→ **Excerpted records**:
--------------------------------
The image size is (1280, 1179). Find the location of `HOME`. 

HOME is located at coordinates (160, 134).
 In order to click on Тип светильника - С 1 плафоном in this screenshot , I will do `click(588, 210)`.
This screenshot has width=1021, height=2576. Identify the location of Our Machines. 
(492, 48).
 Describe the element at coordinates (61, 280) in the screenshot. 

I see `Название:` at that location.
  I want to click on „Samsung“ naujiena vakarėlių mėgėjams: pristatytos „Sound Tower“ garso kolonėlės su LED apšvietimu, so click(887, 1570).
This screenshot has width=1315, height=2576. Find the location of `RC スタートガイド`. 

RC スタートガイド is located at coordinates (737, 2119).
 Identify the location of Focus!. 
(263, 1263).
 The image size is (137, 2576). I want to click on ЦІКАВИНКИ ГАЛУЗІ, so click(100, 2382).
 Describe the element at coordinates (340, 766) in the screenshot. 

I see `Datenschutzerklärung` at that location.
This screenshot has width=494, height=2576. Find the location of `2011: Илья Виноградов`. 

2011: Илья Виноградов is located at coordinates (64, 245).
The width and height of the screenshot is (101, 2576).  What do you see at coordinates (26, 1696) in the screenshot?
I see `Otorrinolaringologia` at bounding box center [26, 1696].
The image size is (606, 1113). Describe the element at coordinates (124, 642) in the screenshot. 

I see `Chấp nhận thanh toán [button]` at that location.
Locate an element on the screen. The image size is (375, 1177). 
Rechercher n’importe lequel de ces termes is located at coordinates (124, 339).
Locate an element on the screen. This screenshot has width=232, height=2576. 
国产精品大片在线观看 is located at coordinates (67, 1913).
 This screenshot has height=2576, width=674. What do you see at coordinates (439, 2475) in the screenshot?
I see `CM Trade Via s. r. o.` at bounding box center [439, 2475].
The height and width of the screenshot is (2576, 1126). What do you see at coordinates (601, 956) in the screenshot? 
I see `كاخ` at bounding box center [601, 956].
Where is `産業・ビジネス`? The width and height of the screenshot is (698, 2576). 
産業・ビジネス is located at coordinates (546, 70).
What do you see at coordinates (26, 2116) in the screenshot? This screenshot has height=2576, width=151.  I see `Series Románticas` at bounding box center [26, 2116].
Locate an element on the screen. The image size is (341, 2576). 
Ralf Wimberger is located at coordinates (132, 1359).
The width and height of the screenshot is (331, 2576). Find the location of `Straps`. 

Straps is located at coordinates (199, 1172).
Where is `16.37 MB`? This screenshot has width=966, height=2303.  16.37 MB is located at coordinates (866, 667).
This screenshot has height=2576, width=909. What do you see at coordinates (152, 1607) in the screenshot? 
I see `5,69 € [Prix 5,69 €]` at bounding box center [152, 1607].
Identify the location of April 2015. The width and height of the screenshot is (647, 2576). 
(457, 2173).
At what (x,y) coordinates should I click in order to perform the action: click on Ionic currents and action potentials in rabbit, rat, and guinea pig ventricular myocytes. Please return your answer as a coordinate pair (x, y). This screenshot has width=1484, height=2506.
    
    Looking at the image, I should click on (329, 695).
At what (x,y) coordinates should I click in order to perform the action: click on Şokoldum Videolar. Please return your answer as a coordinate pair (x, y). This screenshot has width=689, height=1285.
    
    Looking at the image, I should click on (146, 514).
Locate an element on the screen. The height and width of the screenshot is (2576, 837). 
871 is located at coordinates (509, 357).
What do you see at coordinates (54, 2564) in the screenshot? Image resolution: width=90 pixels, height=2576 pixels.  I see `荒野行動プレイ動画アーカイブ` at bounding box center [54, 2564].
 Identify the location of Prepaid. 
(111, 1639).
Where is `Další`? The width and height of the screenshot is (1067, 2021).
--------------------------------
→ **Work item**: Retype the material precisely, leaving out no line.

→ **Task output**:
The image size is (1280, 1179). Find the location of `HOME`. 

HOME is located at coordinates (160, 134).
 In order to click on Тип светильника - С 1 плафоном in this screenshot , I will do `click(588, 210)`.
This screenshot has width=1021, height=2576. Identify the location of Our Machines. 
(492, 48).
 Describe the element at coordinates (61, 280) in the screenshot. 

I see `Название:` at that location.
  I want to click on „Samsung“ naujiena vakarėlių mėgėjams: pristatytos „Sound Tower“ garso kolonėlės su LED apšvietimu, so click(887, 1570).
This screenshot has width=1315, height=2576. Find the location of `RC スタートガイド`. 

RC スタートガイド is located at coordinates (737, 2119).
 Identify the location of Focus!. 
(263, 1263).
 The image size is (137, 2576). I want to click on ЦІКАВИНКИ ГАЛУЗІ, so click(100, 2382).
 Describe the element at coordinates (340, 766) in the screenshot. 

I see `Datenschutzerklärung` at that location.
This screenshot has width=494, height=2576. Find the location of `2011: Илья Виноградов`. 

2011: Илья Виноградов is located at coordinates (64, 245).
The width and height of the screenshot is (101, 2576).  What do you see at coordinates (26, 1696) in the screenshot?
I see `Otorrinolaringologia` at bounding box center [26, 1696].
The image size is (606, 1113). Describe the element at coordinates (124, 642) in the screenshot. 

I see `Chấp nhận thanh toán [button]` at that location.
Locate an element on the screen. The image size is (375, 1177). 
Rechercher n’importe lequel de ces termes is located at coordinates (124, 339).
Locate an element on the screen. This screenshot has width=232, height=2576. 
国产精品大片在线观看 is located at coordinates (67, 1913).
 This screenshot has height=2576, width=674. What do you see at coordinates (439, 2475) in the screenshot?
I see `CM Trade Via s. r. o.` at bounding box center [439, 2475].
The height and width of the screenshot is (2576, 1126). What do you see at coordinates (601, 956) in the screenshot? 
I see `كاخ` at bounding box center [601, 956].
Where is `産業・ビジネス`? The width and height of the screenshot is (698, 2576). 
産業・ビジネス is located at coordinates (546, 70).
What do you see at coordinates (26, 2116) in the screenshot? This screenshot has height=2576, width=151.  I see `Series Románticas` at bounding box center [26, 2116].
Locate an element on the screen. The image size is (341, 2576). 
Ralf Wimberger is located at coordinates (132, 1359).
The width and height of the screenshot is (331, 2576). Find the location of `Straps`. 

Straps is located at coordinates (199, 1172).
Where is `16.37 MB`? This screenshot has width=966, height=2303.  16.37 MB is located at coordinates (866, 667).
This screenshot has height=2576, width=909. What do you see at coordinates (152, 1607) in the screenshot? 
I see `5,69 € [Prix 5,69 €]` at bounding box center [152, 1607].
Identify the location of April 2015. The width and height of the screenshot is (647, 2576). 
(457, 2173).
At what (x,y) coordinates should I click in order to perform the action: click on Ionic currents and action potentials in rabbit, rat, and guinea pig ventricular myocytes. Please return your answer as a coordinate pair (x, y). This screenshot has width=1484, height=2506.
    
    Looking at the image, I should click on (329, 695).
At what (x,y) coordinates should I click in order to perform the action: click on Şokoldum Videolar. Please return your answer as a coordinate pair (x, y). This screenshot has width=689, height=1285.
    
    Looking at the image, I should click on (146, 514).
Locate an element on the screen. The height and width of the screenshot is (2576, 837). 
871 is located at coordinates (509, 357).
What do you see at coordinates (54, 2564) in the screenshot? Image resolution: width=90 pixels, height=2576 pixels.  I see `荒野行動プレイ動画アーカイブ` at bounding box center [54, 2564].
 Identify the location of Prepaid. 
(111, 1639).
Where is `Další`? The width and height of the screenshot is (1067, 2021).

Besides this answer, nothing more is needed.